The old story—Jews, Cogots, serfs, negroes—the outwitting, persecuting, and swindling some outlawed class of poor helpless victims, who have been made worse than they should be by oppression. This anecdote—like that of the free lance Conrad—is a sad epitome of the middle ages, and to us of the present day, it rings like a curse on the olden time, in the form of a diabolical jest. It is, however, bitterest of all, to find the oppressed—as in the stories illustrating mere feudal fidelity,—so utterly degraded as to actually take part with their oppressors and with the foes of humanity, against their own rights. So, in this present struggle with that incarnation of evil, and of the old devilish feudal oppression, the Confederate South, we are still pained to find among its adherents men, who, having been socially trampled on in Europe, seek, by sheer force of slavish habit, masters to lord it over them here. There is but one type of man who is more pitiable—it is he who is recreant to the great cause of freedom for the sake of—money!

A brutal and disgraceful jest-story, which stands in close relation to this last, is that of Detrimentum barbæ propter Sanctos;' or, 'losing a beard for the saints,' which runs as follows:

'A Hebrew contending with a Catholic, affirmed there were more Jewish saints in Heaven than Christian. It was thereupon agreed that each should name his saints in turn, and as he named, pluck a hair from the beard of his adversary.

'Abraham,' said the Jew, and plucked a hair.

'Saint Peter,' said the Christian.

'Isaac.'

'Saint Paul.'

And so they kept up their litanies, until the 'Christian,' exclaiming: 'Saint Ursula and the Eleven Thousand Virgins!' tore out the whole beard of the Jew by the roots, to the great laughter of all standing around.'

It would matter but little, that a fanatical and brutal crowd of the middle ages had laughed at seeing 'only a Jew' disgraced and dripping with blood, to point a scurvy jest. But, I confess that it struck me as singular, when I once found this story in a memoir, set down as having been narrated by an eminent Christian philosopher (now not long dead), as a capital thing.

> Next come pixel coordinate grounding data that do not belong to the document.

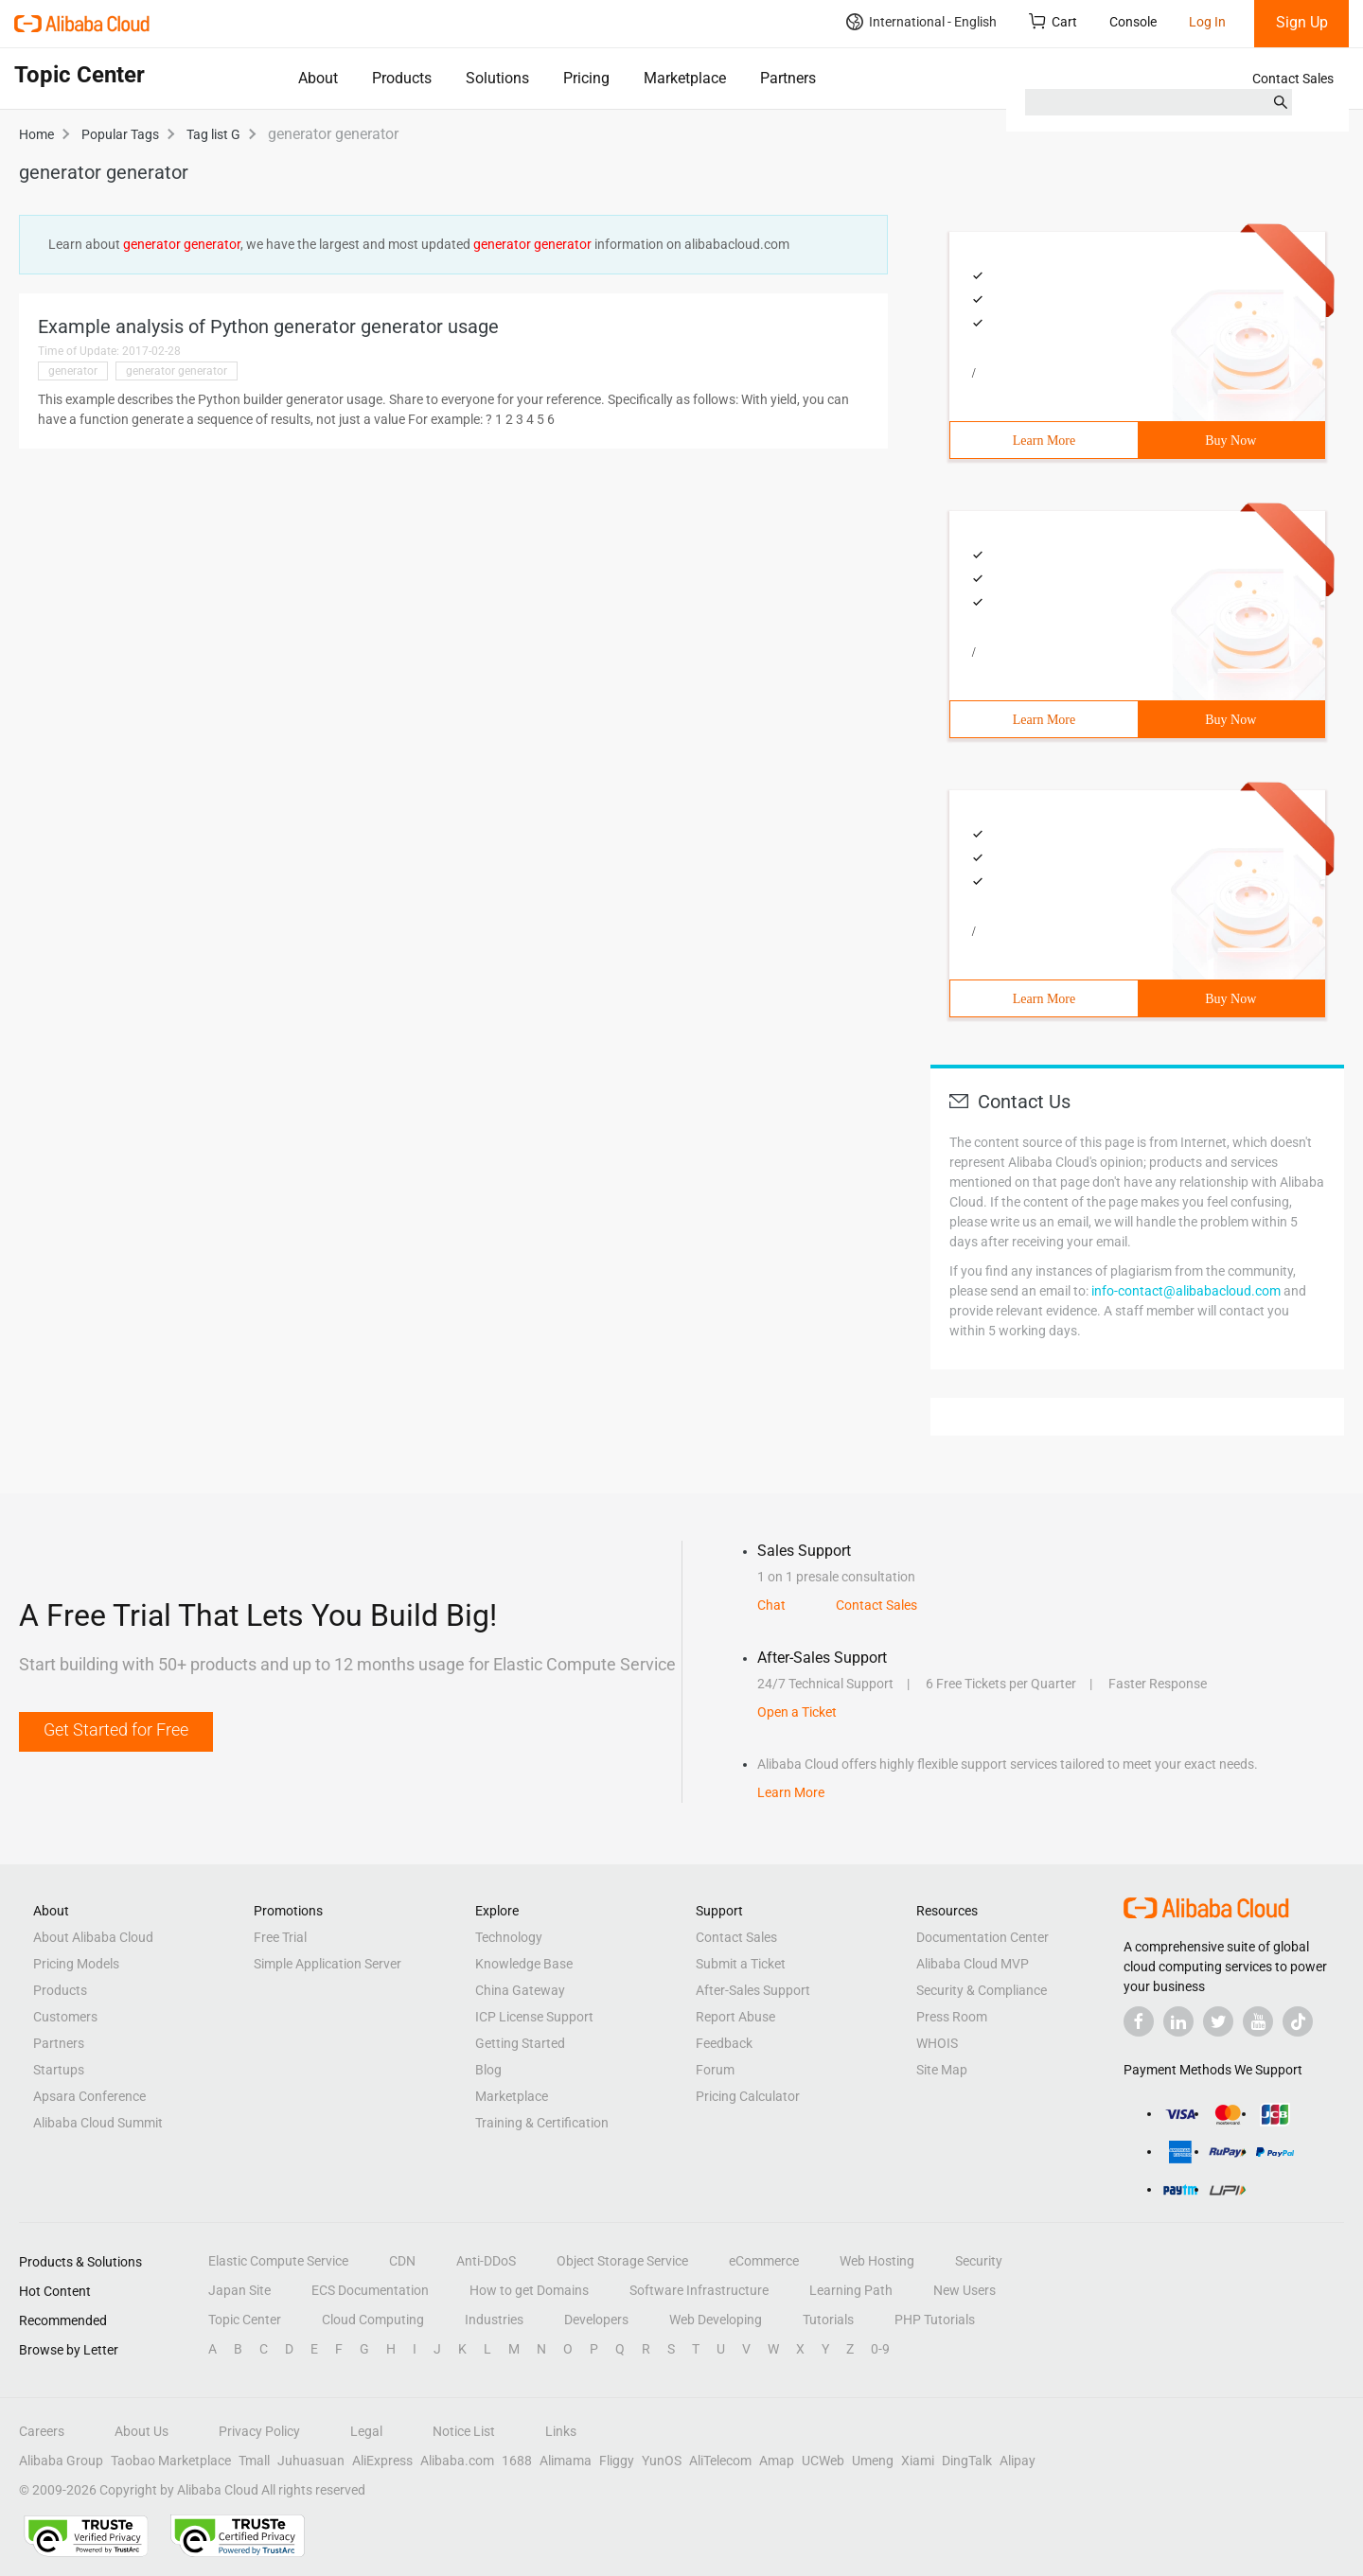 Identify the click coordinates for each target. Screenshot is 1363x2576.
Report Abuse (735, 2016)
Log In (1207, 21)
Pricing (586, 78)
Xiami (917, 2460)
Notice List (464, 2431)
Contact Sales (1293, 78)
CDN (402, 2260)
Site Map (941, 2069)
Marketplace (685, 78)
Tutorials (828, 2319)
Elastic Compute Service (278, 2260)
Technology (508, 1937)
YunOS (662, 2460)
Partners (788, 78)
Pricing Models (76, 1963)
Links (560, 2431)
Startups (58, 2069)
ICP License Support (534, 2016)
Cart (1053, 21)
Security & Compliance (981, 1990)
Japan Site (239, 2290)
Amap (776, 2460)
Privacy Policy (259, 2431)
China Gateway (520, 1990)
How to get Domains (529, 2290)
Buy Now (1230, 440)
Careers (41, 2431)
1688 (517, 2460)
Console (1133, 21)
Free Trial (280, 1937)
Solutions (497, 78)
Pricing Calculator (748, 2096)
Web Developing (715, 2319)
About (318, 78)
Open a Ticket (797, 1712)
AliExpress (382, 2460)
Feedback (724, 2043)
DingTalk (967, 2460)
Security (978, 2260)
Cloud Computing (373, 2319)
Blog (488, 2069)
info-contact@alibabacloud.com (1186, 1290)
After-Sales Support (753, 1990)
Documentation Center (982, 1937)
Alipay (1018, 2460)
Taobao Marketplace (171, 2460)
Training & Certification (542, 2122)
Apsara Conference (89, 2096)
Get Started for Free (116, 1729)
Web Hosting (877, 2260)
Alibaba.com (457, 2460)
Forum (715, 2069)
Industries (494, 2319)
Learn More (1044, 440)
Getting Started (520, 2043)
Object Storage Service (622, 2260)
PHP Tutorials (934, 2319)
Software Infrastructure (699, 2290)
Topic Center (244, 2319)
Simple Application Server (327, 1963)
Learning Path (851, 2290)
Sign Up (1302, 22)
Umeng (873, 2460)
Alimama (566, 2460)
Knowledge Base (524, 1963)
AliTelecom (720, 2460)
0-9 (880, 2348)
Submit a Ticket (741, 1963)
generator (72, 371)
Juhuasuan (311, 2460)
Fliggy (616, 2460)
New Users (964, 2290)
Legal (366, 2431)
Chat (771, 1605)
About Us (141, 2431)
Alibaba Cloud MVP (972, 1963)
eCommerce (764, 2260)
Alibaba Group (61, 2460)
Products (402, 78)
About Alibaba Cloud (93, 1937)
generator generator (176, 371)
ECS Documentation (370, 2290)
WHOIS (937, 2043)
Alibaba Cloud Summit (98, 2122)
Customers (65, 2016)
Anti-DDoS (486, 2260)
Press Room (951, 2016)
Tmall (254, 2460)
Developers (596, 2319)
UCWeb (823, 2460) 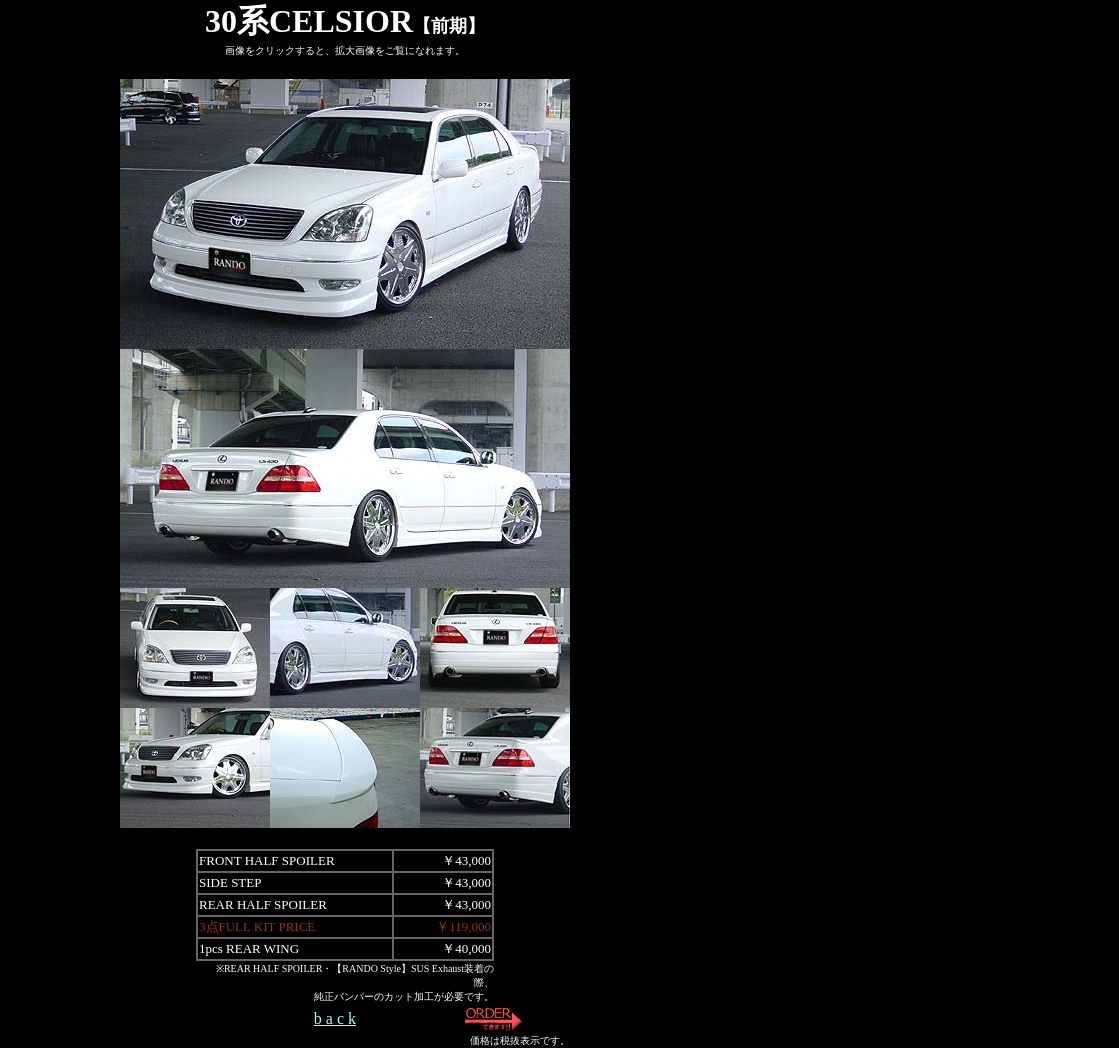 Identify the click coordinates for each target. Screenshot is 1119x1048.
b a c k (335, 1018) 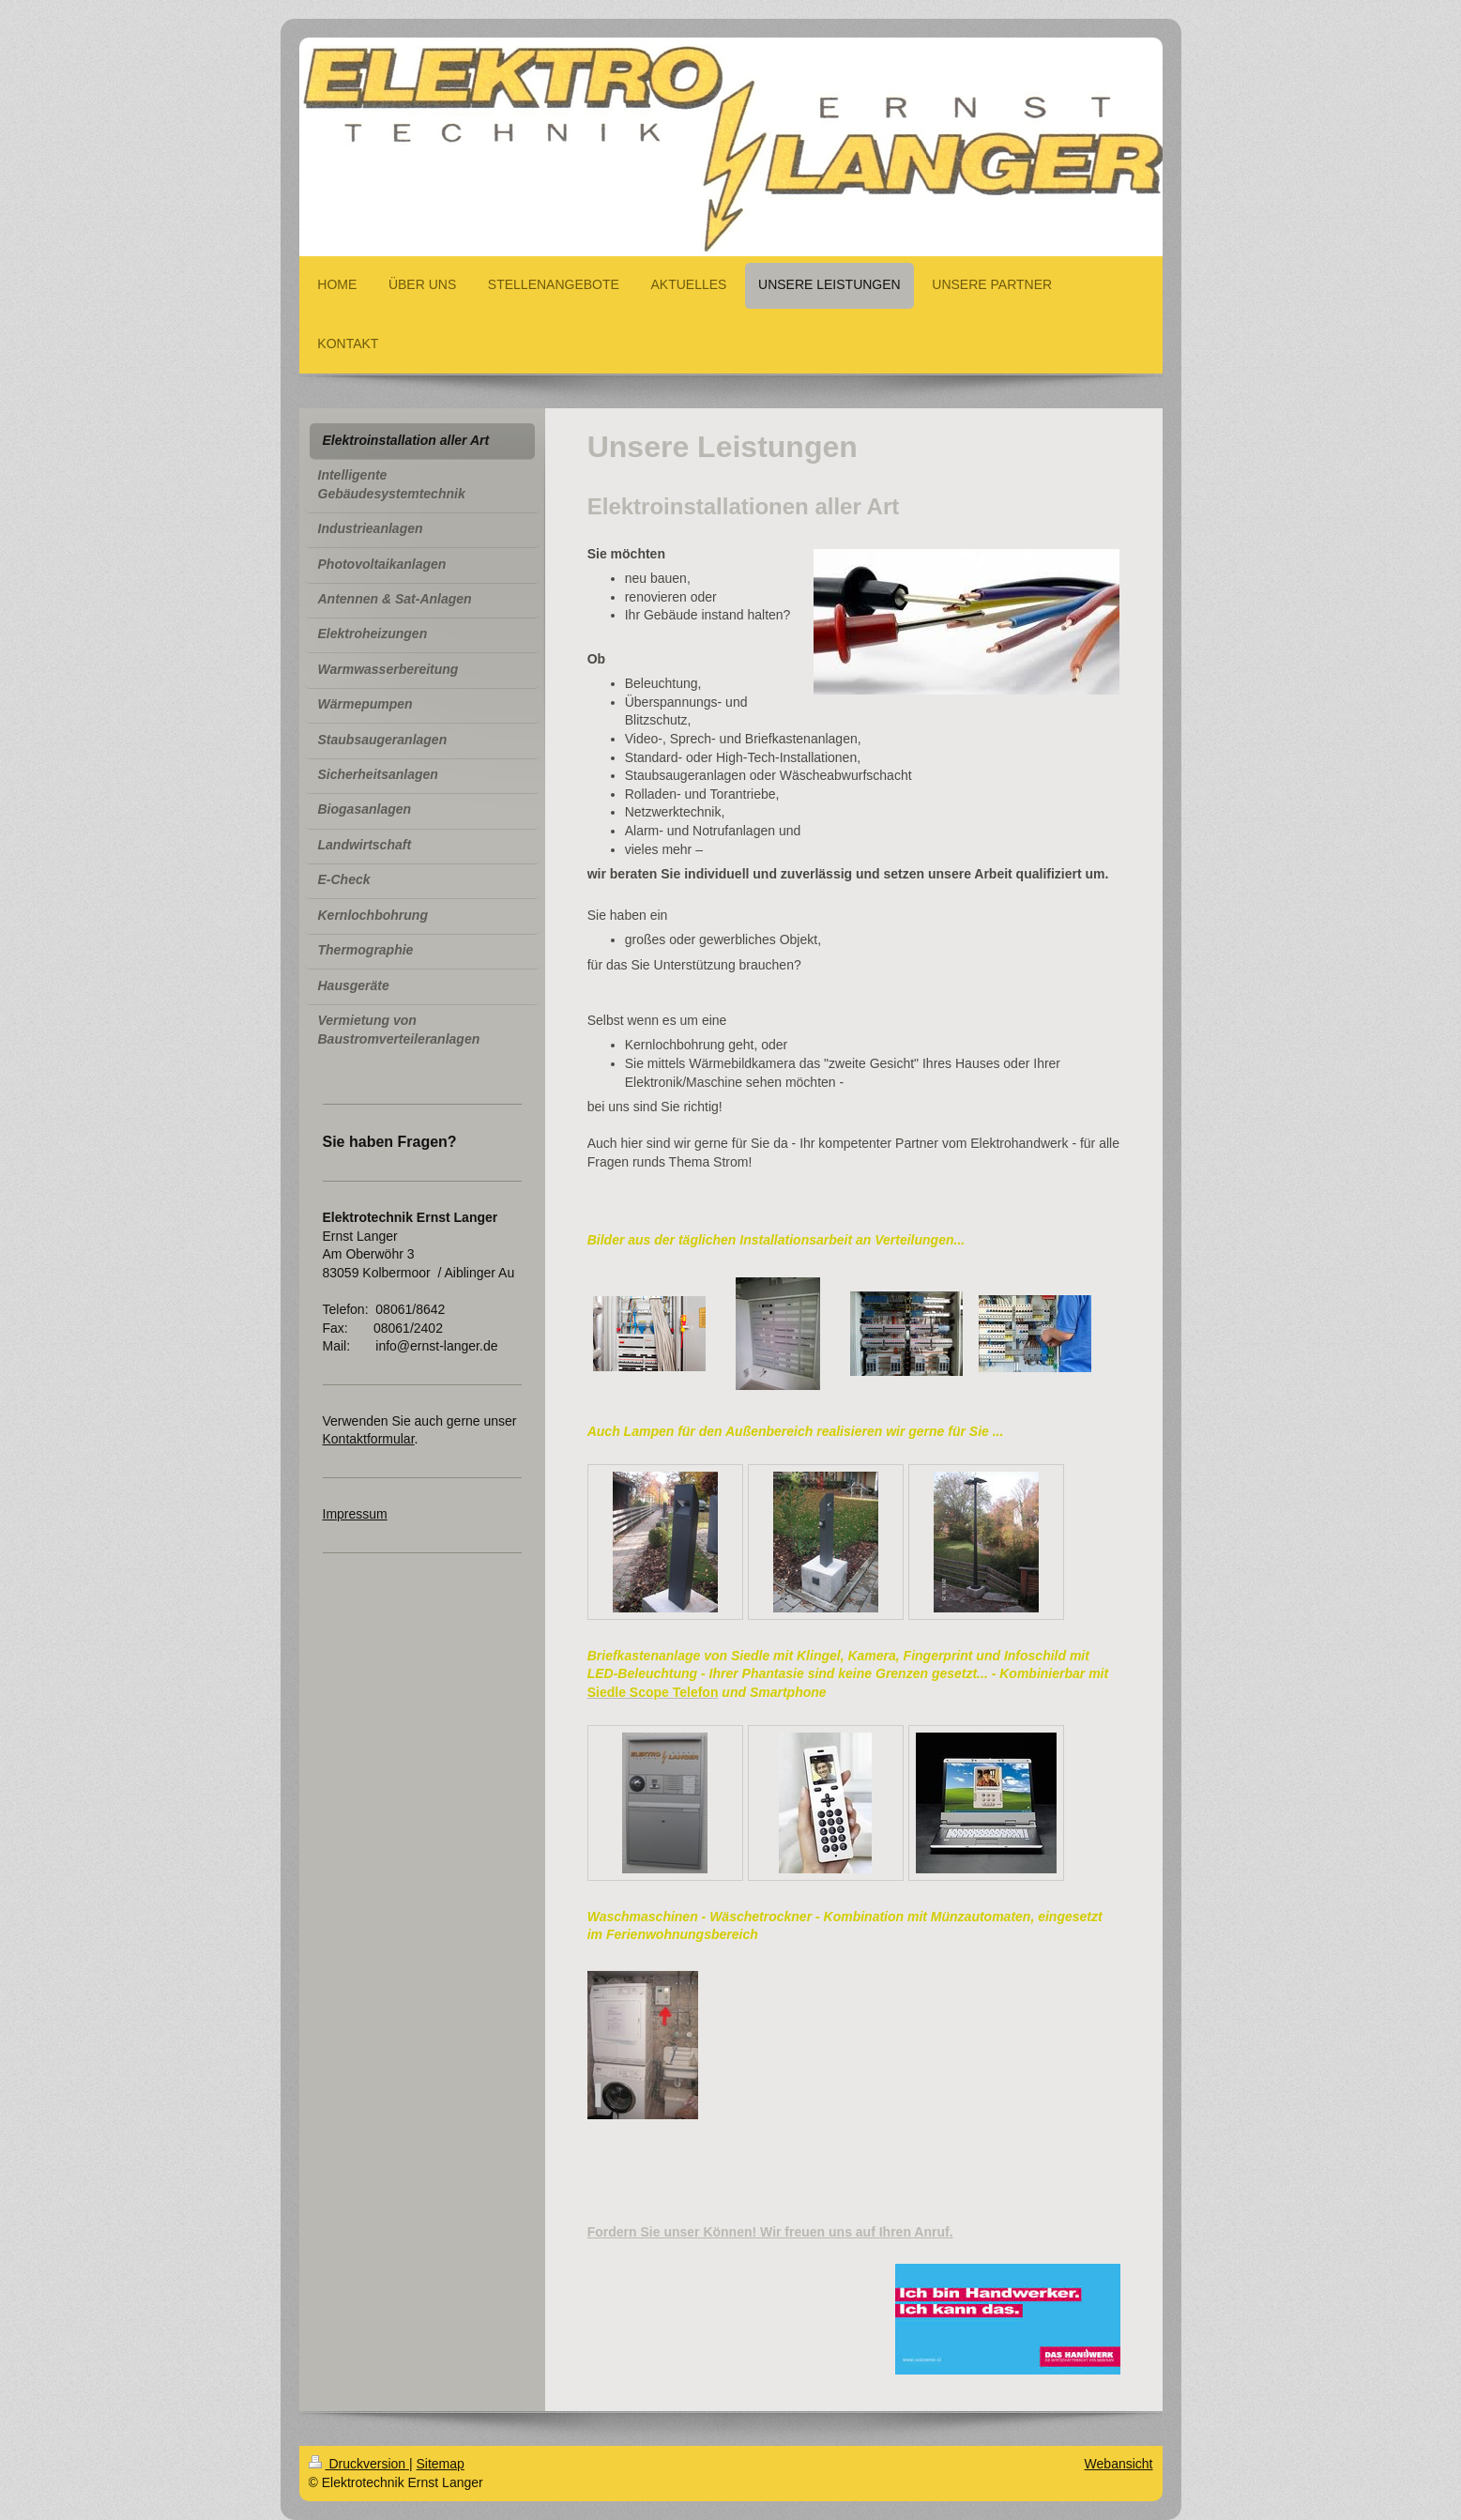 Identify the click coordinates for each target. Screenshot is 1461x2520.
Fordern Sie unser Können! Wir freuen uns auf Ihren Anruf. (770, 2231)
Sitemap (440, 2463)
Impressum (355, 1513)
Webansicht (1119, 2463)
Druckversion (359, 2463)
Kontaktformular (369, 1438) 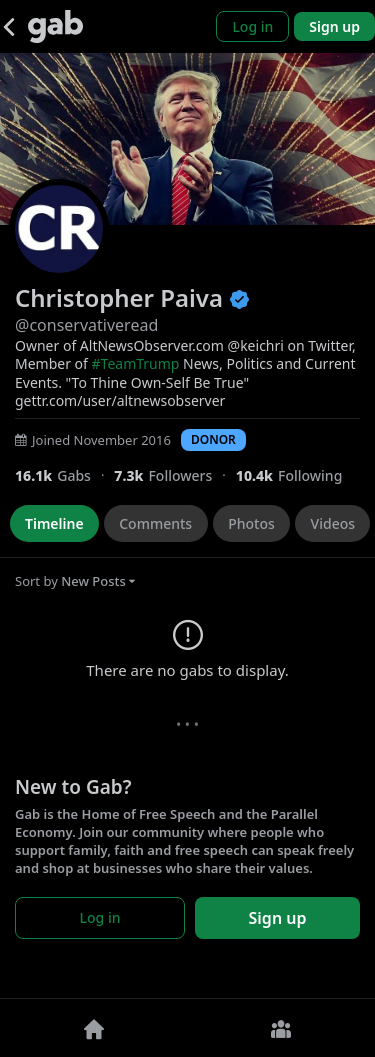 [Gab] (55, 26)
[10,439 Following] (297, 475)
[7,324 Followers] (174, 475)
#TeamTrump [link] (136, 363)
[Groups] (282, 1028)
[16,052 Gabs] (64, 475)
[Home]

Granting its humor, is it worth while to inquire if he would have enjoyed it as much, had the Jew torn out the beard of the Christian in the name of the thousands who had been martyred for the faith of Israel?

The jokes of the middle ages on the subject of the beard, were numerous—it was a favorite ornament, as we may judge from the fact that Eberhard, the far-famed old warlike duke, sung in more than one poem by Uhland, is always spoken of in the old stories, as noster princeps barbatus, 'our bearded prince,' or, more familiarly, simply as 'our bearded one.' One of the table problems of the day was, 'Potestnè probari mulierem quandam habuisse barbam?'—'Can it be proved that any woman ever had a beard?' The answer to which, was, 'Yes—when Judith bore the head of Holofernes.' It was singular that such a question could have been agitated, when the legends of the saints contained the story of the bearded saintess of the Tyrol—a converted ballet-dancer, who was thus rendered hideous in accordance with her prayer, that she might be made so repulsive as to frighten away all lovers. And yet Mr. Barnum's Bearded Lady had a husband!